It’s been a strange reading year so far. I always begin the year in a gently contemplative mood from which a list of goals and targets gradually coalesces. This year I’ve found myself taking a lot longer to commit to any clear direction. It feels as if what I most want is the absence of goals and targets; a kind of loose, free-flowing openness. And I wonder what I might fill my time with if I leave it deliberately unplanned.
Characterised as it is by lists, planning, deadlines and targets, my life is, on paper at least, a paragon of organisation. But all too often it is a stick with which I can beat myself. This new looseness feels like a sneaky rebellion and even more than that perhaps it feels like it could be a lot of fun.
My reading life is all bound up in this shift. Instead of tackling my TBR with renewed purpose, swollen as it is with the influx of new ‘best of year’ suggestions from the blogosphere, I listened to the whispery inner voice that was saying “but I want to re-read The Hobbit…”, a book I have read at least 8 times before. So I began my year buried in the comforting familiarity of Bilbo’s perplexity as he empties his pantries for a host of jovial dwarves.

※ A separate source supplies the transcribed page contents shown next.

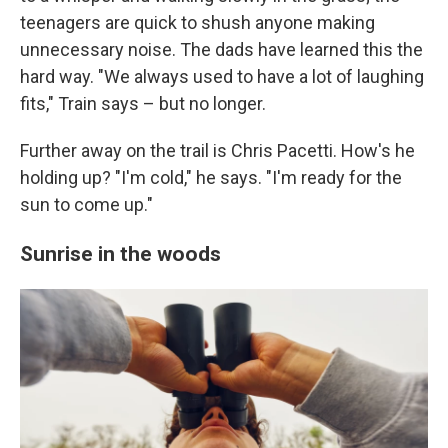
teenagers are quick to shush anyone making
unnecessary noise. The dads have learned this the
hard way. "We always used to have a lot of laughing
fits," Train says – but no longer.
Further away on the trail is Chris Pacetti. How's he
holding up? "I'm cold," he says. "I'm ready for the
sun to come up."
Sunrise in the woods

Next, I powered through Dr Benjamin Daniels’ Confessions of a GP, which is just as compelling and unputdownable as you would imagine of a book that allows you to sit alongside people in the sanctity of their doctor’s appointment and listen in.
I’m now re-reading Wolf Hall for my book group and savouring the ambiguity of the He’s and the various Thomases and the slowness that it forces upon me, coupled with the driving force of that present tense.
I’m not sure what I’ll read next but a couple of intriguing titles from my TBR list are calling to me. I don’t have them, so it would mean a library trip rather than a root through my bookshelves. But this following my gut has decided me. This year, I will set myself no targets. I will read where it takes me. And best of all, I cannot possibly fail.